> WHAT TO WORK ON:
After reading the listing below, copy it out exactly.
DATASET ENTRIES below:
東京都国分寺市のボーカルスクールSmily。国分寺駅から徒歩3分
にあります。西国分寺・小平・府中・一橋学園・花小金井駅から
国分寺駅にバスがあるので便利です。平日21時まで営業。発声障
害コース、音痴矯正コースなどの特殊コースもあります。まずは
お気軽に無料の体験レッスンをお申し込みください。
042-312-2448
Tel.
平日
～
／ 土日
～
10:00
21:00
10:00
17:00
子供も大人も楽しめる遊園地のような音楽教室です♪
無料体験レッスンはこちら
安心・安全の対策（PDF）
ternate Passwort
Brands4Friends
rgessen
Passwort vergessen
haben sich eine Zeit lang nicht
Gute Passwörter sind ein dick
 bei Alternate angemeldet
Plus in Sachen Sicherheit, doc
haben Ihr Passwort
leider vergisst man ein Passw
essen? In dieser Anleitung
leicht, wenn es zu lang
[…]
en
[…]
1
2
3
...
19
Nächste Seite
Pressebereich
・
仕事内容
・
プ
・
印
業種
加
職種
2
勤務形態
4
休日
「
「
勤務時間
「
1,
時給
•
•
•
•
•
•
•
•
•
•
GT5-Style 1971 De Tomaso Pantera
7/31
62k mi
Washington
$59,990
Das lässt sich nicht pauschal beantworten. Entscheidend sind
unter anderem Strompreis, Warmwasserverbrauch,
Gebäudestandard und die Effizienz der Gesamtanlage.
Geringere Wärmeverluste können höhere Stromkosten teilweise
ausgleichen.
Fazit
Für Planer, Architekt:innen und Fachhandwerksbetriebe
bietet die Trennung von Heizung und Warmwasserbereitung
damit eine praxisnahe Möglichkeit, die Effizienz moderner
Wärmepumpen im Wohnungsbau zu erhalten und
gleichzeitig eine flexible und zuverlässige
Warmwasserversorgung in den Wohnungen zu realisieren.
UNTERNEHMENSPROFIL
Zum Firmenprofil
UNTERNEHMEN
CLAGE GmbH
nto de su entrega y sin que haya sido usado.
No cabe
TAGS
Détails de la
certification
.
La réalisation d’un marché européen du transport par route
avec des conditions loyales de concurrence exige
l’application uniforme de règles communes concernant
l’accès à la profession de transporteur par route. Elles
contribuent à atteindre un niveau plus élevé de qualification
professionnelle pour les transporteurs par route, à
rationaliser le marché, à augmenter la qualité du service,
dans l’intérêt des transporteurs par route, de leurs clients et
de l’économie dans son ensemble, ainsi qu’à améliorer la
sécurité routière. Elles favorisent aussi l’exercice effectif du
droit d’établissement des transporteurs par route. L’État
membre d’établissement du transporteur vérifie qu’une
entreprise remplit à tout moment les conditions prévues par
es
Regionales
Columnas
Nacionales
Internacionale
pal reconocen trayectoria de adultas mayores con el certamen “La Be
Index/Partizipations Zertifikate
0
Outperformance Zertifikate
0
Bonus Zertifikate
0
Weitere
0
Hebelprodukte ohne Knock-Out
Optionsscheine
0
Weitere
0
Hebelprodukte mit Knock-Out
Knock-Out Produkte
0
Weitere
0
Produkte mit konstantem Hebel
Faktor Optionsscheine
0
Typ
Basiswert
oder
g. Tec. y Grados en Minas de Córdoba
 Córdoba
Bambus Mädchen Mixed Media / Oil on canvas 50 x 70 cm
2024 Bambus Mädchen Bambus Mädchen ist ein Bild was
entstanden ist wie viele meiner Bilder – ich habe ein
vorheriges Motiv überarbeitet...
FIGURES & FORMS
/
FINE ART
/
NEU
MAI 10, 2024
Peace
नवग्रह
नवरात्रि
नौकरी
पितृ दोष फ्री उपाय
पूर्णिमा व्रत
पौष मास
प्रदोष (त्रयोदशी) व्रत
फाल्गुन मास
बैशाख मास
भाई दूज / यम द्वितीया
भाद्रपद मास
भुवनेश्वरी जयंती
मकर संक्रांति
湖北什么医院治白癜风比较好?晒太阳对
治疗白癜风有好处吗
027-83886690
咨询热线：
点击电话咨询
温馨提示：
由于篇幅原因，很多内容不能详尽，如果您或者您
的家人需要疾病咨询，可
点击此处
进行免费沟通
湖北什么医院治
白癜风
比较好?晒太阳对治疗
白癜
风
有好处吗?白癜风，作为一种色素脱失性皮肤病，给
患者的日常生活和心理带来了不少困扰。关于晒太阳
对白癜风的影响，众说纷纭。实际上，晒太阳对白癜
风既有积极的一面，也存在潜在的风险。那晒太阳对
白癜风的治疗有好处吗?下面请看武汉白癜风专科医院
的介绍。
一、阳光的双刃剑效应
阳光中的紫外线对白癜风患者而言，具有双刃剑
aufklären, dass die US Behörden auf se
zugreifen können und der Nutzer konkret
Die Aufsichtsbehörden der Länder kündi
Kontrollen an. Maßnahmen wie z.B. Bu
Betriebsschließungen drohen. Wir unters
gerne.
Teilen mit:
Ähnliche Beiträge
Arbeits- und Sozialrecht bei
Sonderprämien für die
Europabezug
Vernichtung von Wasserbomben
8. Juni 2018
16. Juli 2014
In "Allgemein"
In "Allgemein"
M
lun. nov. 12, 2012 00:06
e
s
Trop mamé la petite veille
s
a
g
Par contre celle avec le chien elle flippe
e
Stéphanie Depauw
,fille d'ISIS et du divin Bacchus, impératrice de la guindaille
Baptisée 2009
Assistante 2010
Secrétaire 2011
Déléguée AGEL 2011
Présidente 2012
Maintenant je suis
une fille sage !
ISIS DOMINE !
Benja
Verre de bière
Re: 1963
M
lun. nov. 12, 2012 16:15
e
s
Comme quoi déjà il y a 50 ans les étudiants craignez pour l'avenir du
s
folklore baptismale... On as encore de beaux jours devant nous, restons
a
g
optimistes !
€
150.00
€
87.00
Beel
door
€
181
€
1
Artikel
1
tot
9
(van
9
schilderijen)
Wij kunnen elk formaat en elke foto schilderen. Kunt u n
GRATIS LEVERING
End of DATASET ENTRIES.
> ANSWER FOR THIS EXERCISE:
東京都国分寺市のボーカルスクールSmily。国分寺駅から徒歩3分
にあります。西国分寺・小平・府中・一橋学園・花小金井駅から
国分寺駅にバスがあるので便利です。平日21時まで営業。発声障
害コース、音痴矯正コースなどの特殊コースもあります。まずは
お気軽に無料の体験レッスンをお申し込みください。
042-312-2448
Tel.
平日
～
／ 土日
～
10:00
21:00
10:00
17:00
子供も大人も楽しめる遊園地のような音楽教室です♪
無料体験レッスンはこちら
安心・安全の対策（PDF）
ternate Passwort
Brands4Friends
rgessen
Passwort vergessen
haben sich eine Zeit lang nicht
Gute Passwörter sind ein dick
 bei Alternate angemeldet
Plus in Sachen Sicherheit, doc
haben Ihr Passwort
leider vergisst man ein Passw
essen? In dieser Anleitung
leicht, wenn es zu lang
[…]
en
[…]
1
2
3
...
19
Nächste Seite
Pressebereich
・
仕事内容
・
プ
・
印
業種
加
職種
2
勤務形態
4
休日
「
「
勤務時間
「
1,
時給
•
•
•
•
•
•
•
•
•
•
GT5-Style 1971 De Tomaso Pantera
7/31
62k mi
Washington
$59,990
Das lässt sich nicht pauschal beantworten. Entscheidend sind
unter anderem Strompreis, Warmwasserverbrauch,
Gebäudestandard und die Effizienz der Gesamtanlage.
Geringere Wärmeverluste können höhere Stromkosten teilweise
ausgleichen.
Fazit
Für Planer, Architekt:innen und Fachhandwerksbetriebe
bietet die Trennung von Heizung und Warmwasserbereitung
damit eine praxisnahe Möglichkeit, die Effizienz moderner
Wärmepumpen im Wohnungsbau zu erhalten und
gleichzeitig eine flexible und zuverlässige
Warmwasserversorgung in den Wohnungen zu realisieren.
UNTERNEHMENSPROFIL
Zum Firmenprofil
UNTERNEHMEN
CLAGE GmbH
nto de su entrega y sin que haya sido usado.
No cabe
TAGS
Détails de la
certification
.
La réalisation d’un marché européen du transport par route
avec des conditions loyales de concurrence exige
l’application uniforme de règles communes concernant
l’accès à la profession de transporteur par route. Elles
contribuent à atteindre un niveau plus élevé de qualification
professionnelle pour les transporteurs par route, à
rationaliser le marché, à augmenter la qualité du service,
dans l’intérêt des transporteurs par route, de leurs clients et
de l’économie dans son ensemble, ainsi qu’à améliorer la
sécurité routière. Elles favorisent aussi l’exercice effectif du
droit d’établissement des transporteurs par route. L’État
membre d’établissement du transporteur vérifie qu’une
entreprise remplit à tout moment les conditions prévues par
es
Regionales
Columnas
Nacionales
Internacionale
pal reconocen trayectoria de adultas mayores con el certamen “La Be
Index/Partizipations Zertifikate
0
Outperformance Zertifikate
0
Bonus Zertifikate
0
Weitere
0
Hebelprodukte ohne Knock-Out
Optionsscheine
0
Weitere
0
Hebelprodukte mit Knock-Out
Knock-Out Produkte
0
Weitere
0
Produkte mit konstantem Hebel
Faktor Optionsscheine
0
Typ
Basiswert
oder
g. Tec. y Grados en Minas de Córdoba
 Córdoba
Bambus Mädchen Mixed Media / Oil on canvas 50 x 70 cm
2024 Bambus Mädchen Bambus Mädchen ist ein Bild was
entstanden ist wie viele meiner Bilder – ich habe ein
vorheriges Motiv überarbeitet...
FIGURES & FORMS
/
FINE ART
/
NEU
MAI 10, 2024
Peace
नवग्रह
नवरात्रि
नौकरी
पितृ दोष फ्री उपाय
पूर्णिमा व्रत
पौष मास
प्रदोष (त्रयोदशी) व्रत
फाल्गुन मास
बैशाख मास
भाई दूज / यम द्वितीया
भाद्रपद मास
भुवनेश्वरी जयंती
मकर संक्रांति
湖北什么医院治白癜风比较好?晒太阳对
治疗白癜风有好处吗
027-83886690
咨询热线：
点击电话咨询
温馨提示：
由于篇幅原因，很多内容不能详尽，如果您或者您
的家人需要疾病咨询，可
点击此处
进行免费沟通
湖北什么医院治
白癜风
比较好?晒太阳对治疗
白癜
风
有好处吗?白癜风，作为一种色素脱失性皮肤病，给
患者的日常生活和心理带来了不少困扰。关于晒太阳
对白癜风的影响，众说纷纭。实际上，晒太阳对白癜
风既有积极的一面，也存在潜在的风险。那晒太阳对
白癜风的治疗有好处吗?下面请看武汉白癜风专科医院
的介绍。
一、阳光的双刃剑效应
阳光中的紫外线对白癜风患者而言，具有双刃剑
aufklären, dass die US Behörden auf se
zugreifen können und der Nutzer konkret
Die Aufsichtsbehörden der Länder kündi
Kontrollen an. Maßnahmen wie z.B. Bu
Betriebsschließungen drohen. Wir unters
gerne.
Teilen mit:
Ähnliche Beiträge
Arbeits- und Sozialrecht bei
Sonderprämien für die
Europabezug
Vernichtung von Wasserbomben
8. Juni 2018
16. Juli 2014
In "Allgemein"
In "Allgemein"
M
lun. nov. 12, 2012 00:06
e
s
Trop mamé la petite veille
s
a
g
Par contre celle avec le chien elle flippe
e
Stéphanie Depauw
,fille d'ISIS et du divin Bacchus, impératrice de la guindaille
Baptisée 2009
Assistante 2010
Secrétaire 2011
Déléguée AGEL 2011
Présidente 2012
Maintenant je suis
une fille sage !
ISIS DOMINE !
Benja
Verre de bière
Re: 1963
M
lun. nov. 12, 2012 16:15
e
s
Comme quoi déjà il y a 50 ans les étudiants craignez pour l'avenir du
s
folklore baptismale... On as encore de beaux jours devant nous, restons
a
g
optimistes !
€
150.00
€
87.00
Beel
door
€
181
€
1
Artikel
1
tot
9
(van
9
schilderijen)
Wij kunnen elk formaat en elke foto schilderen. Kunt u n
GRATIS LEVERING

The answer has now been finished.